To do: Below are entries to reproduce exactly, apart from their pictures.

Data:
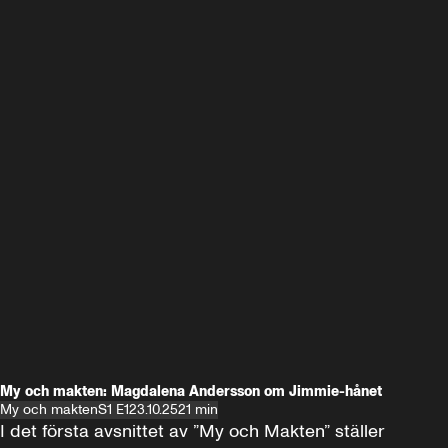
My och makten: Magdalena Andersson om Jimmie-hånet
My och makten
S1 E1
23.10.25
21 min
I det första avsnittet av ”My och Makten” ställer 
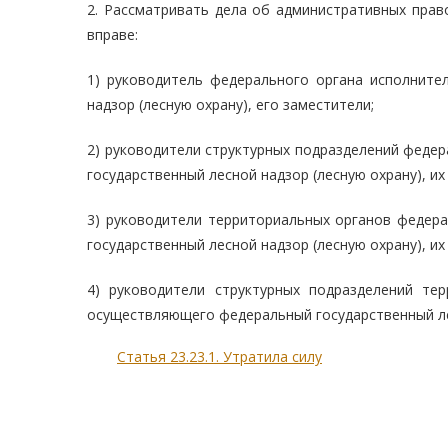
2. Рассматривать дела об административных прав
вправе:
1) руководитель федерального органа исполните
надзор (лесную охрану), его заместители;
2) руководители структурных подразделений феде
государственный лесной надзор (лесную охрану), их
3) руководители территориальных органов федер
государственный лесной надзор (лесную охрану), их
4) руководители структурных подразделений те
осуществляющего федеральный государственный лес
Статья 23.23.1. Утратила силу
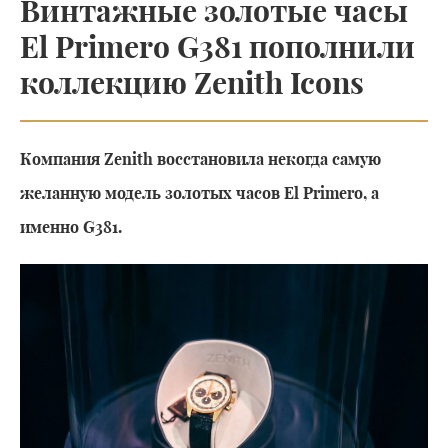
Винтажные золотые часы
El Primero G381 пополнили
коллекцию Zenith Icons
Компания Zenith восстановила некогда самую
желанную модель золотых часов El Primero, а
именно G381.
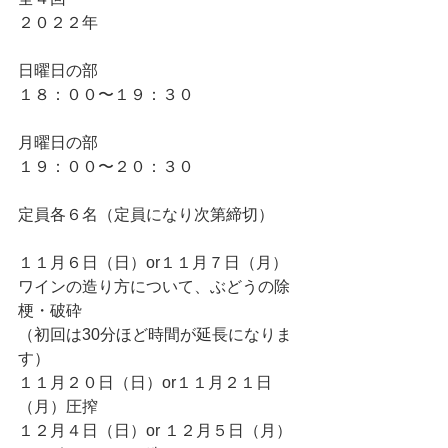
２０２２年
日曜日の部
１８：００〜１９：３０
月曜日の部
１９：００〜２０：３０
定員各６名（定員になり次第締切）
１１月６日（日）or１１月７日（月）
ワインの造り方について、ぶどうの除
梗・破砕
（初回は30分ほど時間が延長になりま
す）　
１１月２０日（日）or１１月２１日
（月）圧搾
１２月４日（日）or １２月５日（月）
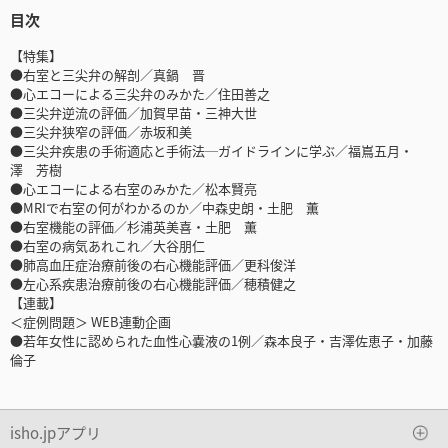
目次
【特集】
●右室と三尖弁の解剖／真鍋 晋
●心エコーによる三尖弁のみかた／住田善之
●三尖弁逆流の評価／加賀早苗・三神大世
●三尖弁狭窄の評価／赤坂和美
●三尖弁疾患の手術適応と手術法─ガイドラインに学ぶ／福嶌五月・
澤 芳樹
●心エコーによる右室のみかた／松本賢亮
●MRIで右室の何がわかるのか／中森史朗・土肥 薫
●右室機能の評価／杉浦英美喜・土肥 薫
●右室の病気あれこれ／大谷朋仁
●肺高血圧症治療前後の右心機能評価／更科俊洋
●左心系疾患治療前後の右心機能評価／穂積健之
【連載】
＜症例問題＞ WEB連動企画
●若年女性に認められた血性心嚢液の1例／森本良子・吉澤佐恵子・加藤
倫子
isho.jpアプリ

Answer to this task:
My och makten: Magdalena Andersson om Jimmie-hånet
My och makten
S1 E1
23.10.25
21 min
I det första avsnittet av ”My och Makten” ställer 
2. Рассматривать дела об административных прав
вправе:
1) руководитель федерального органа исполните
надзор (лесную охрану), его заместители;
2) руководители структурных подразделений феде
государственный лесной надзор (лесную охрану), их
3) руководители территориальных органов федер
государственный лесной надзор (лесную охрану), их
4) руководители структурных подразделений те
осуществляющего федеральный государственный лес
Статья 23.23.1. Утратила силу
Винтажные золотые часы
El Primero G381 пополнили
коллекцию Zenith Icons
Компания Zenith восстановила некогда самую
желанную модель золотых часов El Primero, а
именно G381.
２０２２年
日曜日の部
１８：００〜１９：３０
月曜日の部
１９：００〜２０：３０
定員各６名（定員になり次第締切）
１１月６日（日）or１１月７日（月）
ワインの造り方について、ぶどうの除
梗・破砕
（初回は30分ほど時間が延長になりま
す）　
１１月２０日（日）or１１月２１日
（月）圧搾
１２月４日（日）or １２月５日（月）
目次
【特集】
●右室と三尖弁の解剖／真鍋 晋
●心エコーによる三尖弁のみかた／住田善之
●三尖弁逆流の評価／加賀早苗・三神大世
●三尖弁狭窄の評価／赤坂和美
●三尖弁疾患の手術適応と手術法─ガイドラインに学ぶ／福嶌五月・
澤 芳樹
●心エコーによる右室のみかた／松本賢亮
●MRIで右室の何がわかるのか／中森史朗・土肥 薫
●右室機能の評価／杉浦英美喜・土肥 薫
●右室の病気あれこれ／大谷朋仁
●肺高血圧症治療前後の右心機能評価／更科俊洋
●左心系疾患治療前後の右心機能評価／穂積健之
【連載】
＜症例問題＞ WEB連動企画
●若年女性に認められた血性心嚢液の1例／森本良子・吉澤佐恵子・加藤
倫子
isho.jpアプリ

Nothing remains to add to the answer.